Local musher is the "leader of the pack"
By Janice Steinhagen - Staff Writer
Voluntown - posted Tue., Mar. 1, 2011
When Becki Tucker brought her rescued Siberian husky, Yukon, home to Voluntown, he was so wound up that it was driving her crazy. “He would uproot trees, he was so strong,” she said. “I decided he needed a job to burn off all that energy.”
Somebody told her about sled dog races being held practically in her backyard, in Pachaug State Forest. When she hitched Yukon to a sled, he took off like he’d been waiting all his life for this.
“It was exactly what he needed,” she said.
That was 15 years ago, and Tucker hasn’t looked back since. Now she trains her 12-dog team in Pachaug State Forest for races throughout the northeast, from Massachusetts to Canada, seven months of the year.
Last week she was home long enough to catch her breath before heading out to the CanAm, a race she calls “the Super Bowl of dog sled racing,” in Fort Kent, Maine. Her hopes are high for her dog team in the 60-mile event, because she’s cranked their training up a notch this year.
“I won my first money in Sandwich, Maine – my dogs came in fifth out of 11 teams in a 45-mile race,” she said. “These dogs are capable of so much more, and I knew they would give more if I gave them a hundred percent.”
This year the team has logged more than 1,400 miles in training. For daily practice runs, Tucker “lines out” her team (attaching them to their harnesses) to pull an all-terrain vehicle. While it certainly turns heads of the hikers, runners and horseback riders who share the state forest with her, the ATV offers two things a dog sled doesn’t have: weight and brakes.
“When I’m running a 12-dog team, no cart is ever going to stop them,” she said. “The whole point of the ATV is you have to have control of them.” Sometimes she jumps out and runs alongside the team, or corrects her dogs so they don’t develop bad habits.
When the dogs are used to pulling a heavy ATV, a racing sled is practically weightless by comparison, even with Tucker aboard.
While the dogs love their practice runs, everything changes on race day, when excitement reaches a fever pitch. “You can tell there’s a particular time they’re in race mode,” she said. “Envy’s my leader, and race day as soon as she comes out of that box, she stands up straighter. She gets that it’s a race. Everybody’s dogs are excited.
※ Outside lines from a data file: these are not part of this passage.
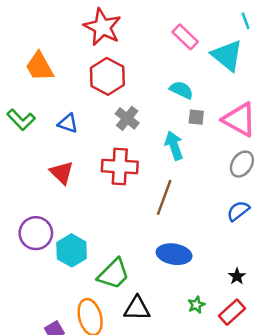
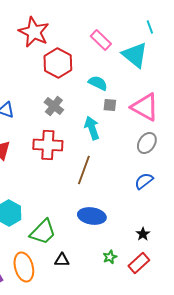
red hexagon: (107, 76) -> (58, 63), moved
black triangle: (137, 308) -> (62, 260), size x0.7

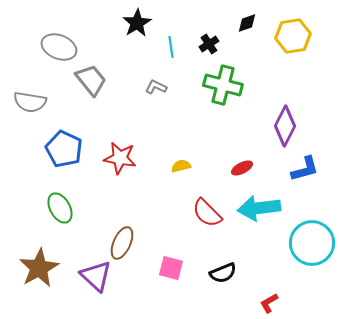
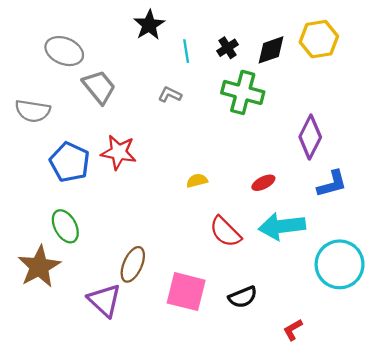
black diamond: (247, 23) -> (271, 50), moved, size x1.4
red star: (120, 158) -> (119, 152), moved
brown star: (39, 268) -> (39, 267), moved
pink square: (171, 268) -> (186, 292), size x1.5

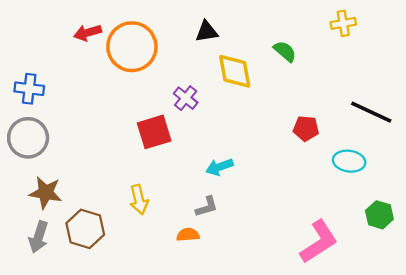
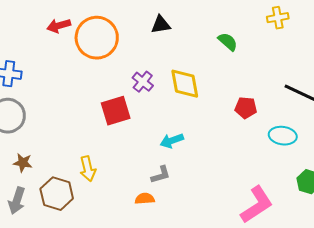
yellow diamond: (235, 71) -> (185, 84), moved
brown star: (46, 193) -> (23, 163), size x0.7
yellow arrow: (139, 200) -> (88, 169), moved

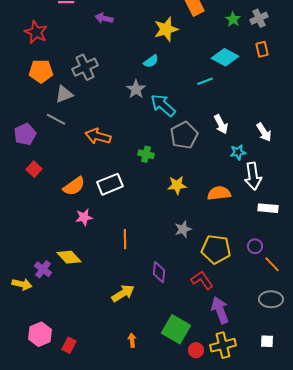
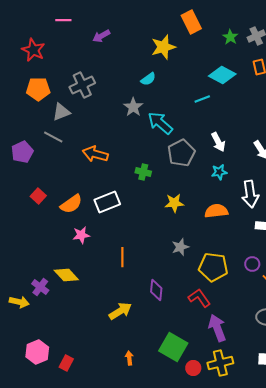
purple arrow: (104, 18) -> (101, 36), turned -42
cyan star: (238, 152) -> (219, 172), moved
red square: (34, 169) -> (38, 196), moved

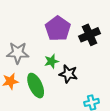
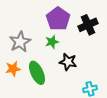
gray star: (18, 53) -> (20, 42), turned -30
green star: (51, 61) -> (52, 42), moved

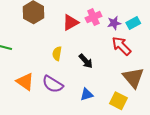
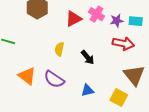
pink cross: (93, 17) -> (96, 14), turned -35
cyan rectangle: (133, 23) -> (136, 21), turned 32
red arrow: (121, 46) -> (123, 43), turned 145

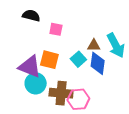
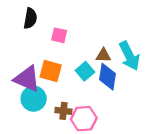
black semicircle: (31, 15) -> (30, 18), turned 84
brown cross: (61, 93) -> (63, 111), size x0.6

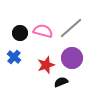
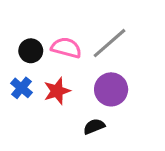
red star: (46, 65) -> (57, 91), moved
As soon as you get that front dog on the line, they start rocking that sled back and forth” – it’s called harness banging.
And once they take off, don’t expect them to stop for anything. If a musher falls off the sled, Tucker said (and it’s happened to her), they should be prepared to “just hang on.” Contrary to popular belief, mushers don’t just stand there and let the dogs do all the work. The often use a pole or “pedal” with one foot, like a skateboarder, to control the team.
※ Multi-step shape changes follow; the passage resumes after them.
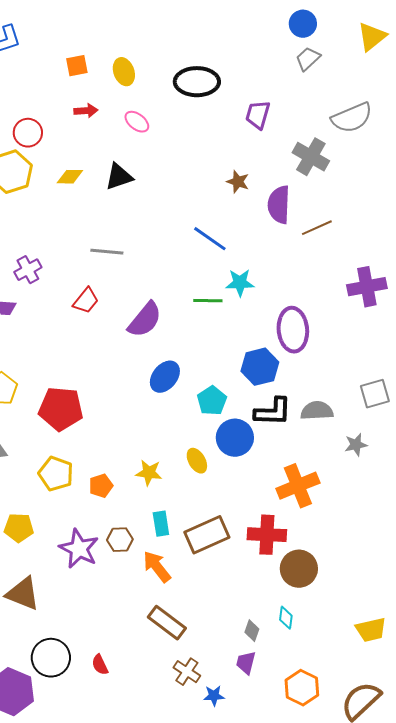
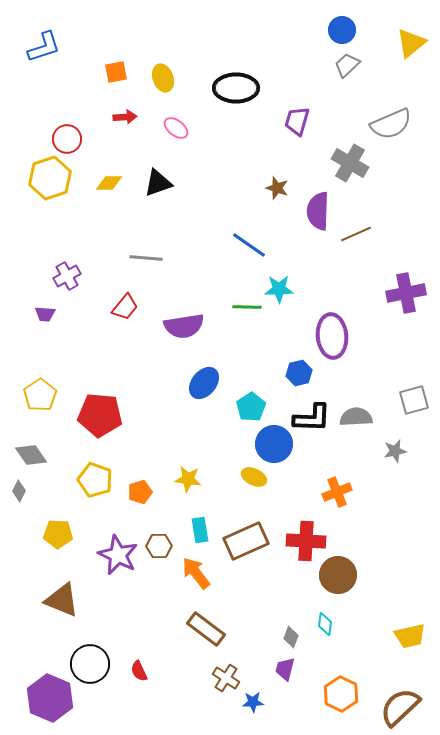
purple semicircle: (145, 320) -> (184, 326), turned 42
blue hexagon: (260, 367) -> (299, 373), size x0.7
yellow ellipse: (197, 461) -> (254, 477), moved, turned -35
orange cross: (298, 486) -> (337, 492), size x0.7

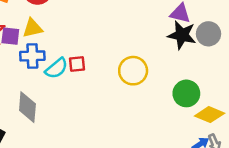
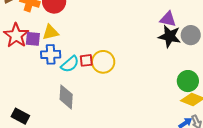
yellow circle: (133, 71) -> (103, 62), moved
green circle: (186, 93) -> (188, 81), moved
gray diamond: (27, 107) -> (66, 97), moved

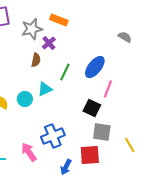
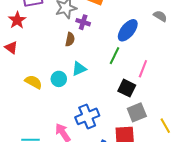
purple cross: (49, 43) -> (83, 22), turned -32
blue ellipse: (95, 67) -> (128, 30), moved
green line: (65, 72) -> (115, 56), moved
gray square: (102, 132) -> (137, 112), turned -30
Tucker is also gearing up to start training her new pups for the team. It’s a process that can take as long as two years.
“Riding in the truck, loading up, unloading, harnessing – there are so many new things [for the pups]. You want to kind of get their feet wet before training kicks off,” she said.
When she lines out the newbies, “every puppy will go next to one good adult dog,” she said. The experienced dogs keep the youngsters in line and show them the ropes.
Unlike many mushers, Tucker said she only breeds her dogs to add to the team, not to make money selling puppies. She can’t race all her dogs at once, and she’s selective about how she composes her teams. She has run eight-dog races with a team of seven dogs almost perfectly matched in build.
But every dog is part of her backyard “wolf pack,” she added. “Even though they don’t make the race team, they’re still part of us.”
Tucker’s husband, Kevin, is part of the team too. Among other things, he built the dog boxes on the truck used to transport the team. “He’s phenomenal,” said Tucker. “We’re a team just like the dogs.”
Tucker ran the CanAm in eight hours last year. This year she’s shooting for seven. “That’s a win for us,” she said. “I’m in a race versus us. I don’t really care about anybody else’s time.”
Win or lose, she’ll savor one special moment at the CanAm, when she brings her team to the top of a hill that seems to touch the clouds. She’ll remember one of her dogs, Tantrum, who died some time ago but lives on in her heart. “To this day I still see her there,” she said. “I always stop on that hill and tell my dogs how good they did. I have my moment, then off we go.”